Published work

Cross-Platform Spillover Effects in Consumption of Viral Content: A Quasi-Experimental Analysis Using Synthetic Controls

Haris Krijestorac, Rajiv Garg, and Vijay Mahajan

Published in Information Systems Research (2020)

Decisions Under the Illusion of Objectivity: Digital Embeddedness and B2B Purchasing

Haris Krijestorac, Rajiv Garg, and Prabhudev Konana

Published in Production and Operations Management (2021)

Working Papers

Personality-Based Content Engineering for Rich Digital Media

Haris Krijestorac, Rajiv Garg, and Maytal Saar-Tsechansky

In Progress

To Use or Not to Use Samuel L. Jackson? The Role of Acoustic Vocal Characteristics on Consumer Decisions

Haris Krijestorac, Rajiv Garg, and Vijay Mahajan


With the rise of voice-based digital interfaces, such as Alexa and Siri, firms are increasingly leveraging voice to market products. Indeed, voice AI devices have invested in hiring speech actors, notably including prominent figures such as Samuel L. Jackson. However, it remains unclear whether the success of a voice like that of Jackson is due to its unique acoustic properties (e.g., pitch, loudness, tempo), and what contextual or user factors inform the effectiveness of such a voice. Our research explores the effect of acoustic properties of voice on consumer decisions regarding utilitarian and hedonic products. To achieve this, we empirically identify and label six generalizable voice clusters, based on eight stochastic acoustic features of 571 voices. We then present 355 subjects with voice ads generated by the Google Voice API, using pre-written scripts for hedonic and utilitarian product ads. Based on reactions to these ads collected in a survey, we find that while “ostentatious” voices tend to be more effective, those that are “seductive” are less effective. Meanwhile, voices that are “suave” and “colloquial” are more effective for hedonic products only. We discuss implications for voice AI devices and voice actors, voice AI personalization, and future directions in voice analytics.

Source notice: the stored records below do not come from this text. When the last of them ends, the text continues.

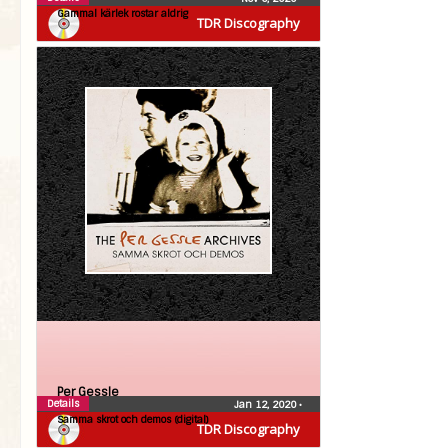
Gammal kärlek rostar aldrig
TDR Discography
Per Gessle
Details
Jan 12, 2020
•
Samma skrot och demos (digital)
TDR Discography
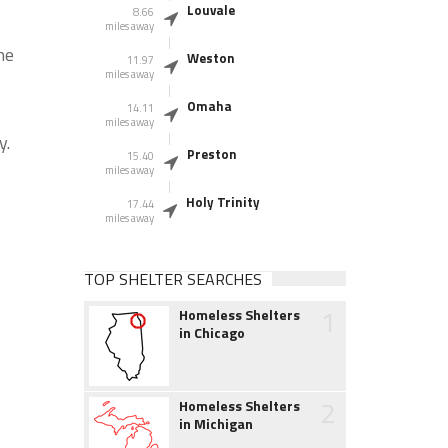
Louvale
8.66
miles away
he
Weston
11.97
miles away
Omaha
14.11
miles away
y.
Preston
15.40
miles away
Holy Trinity
17.44
miles away
TOP SHELTER SEARCHES
1
Homeless Shelters
in Chicago
2
Homeless Shelters
in Michigan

The Role of Emotional Arcs in Generating User Engagement on Social Media Platforms 

Reza Alibakhshi, Haris Krijestorac, and Shirish Srivastava


As online platforms containing short-form videos (e.g., Instagram, Snapchat, TikTok) gain traction, a challenge for content creators is converting passive consumption of these media (views), which is plentiful, into active engagement (likes), which is comparatively rare. Prior studies demonstrate that narrative arcs, whether in the context of movies or sports, are key to stimulating such engagement with media. Building on this, our study explores how embedding strategic “emotional arcs” (i.e., extent of expression of various emotions over time) in Instagram videos may help convert views into likes. Using a dataset of 765 videos from 80 corporate Instagram accounts, we employ machine learning tools to extract levels of expression of five key emotions over time within these videos. Using an ensemble of empirical approaches, we demonstrate that emotional arcs alone can predict whether a video is high- or low-engagement, establishing that these arcs are indeed meaningful to stimulating engagement. Building on this, we unpack the black box to understand what specific emotional arcs lead to high engagement, and support these findings through causal analysis. Overall, our results suggest that considering multiple complex emotions, including a mixture of positive (e.g., happiness), and negative (e.g., anger, fear) emotions that fluctuate strategically over time have the greatest impact in creating engaging short-form videos. We discuss implications for content creators, marketers, and platforms.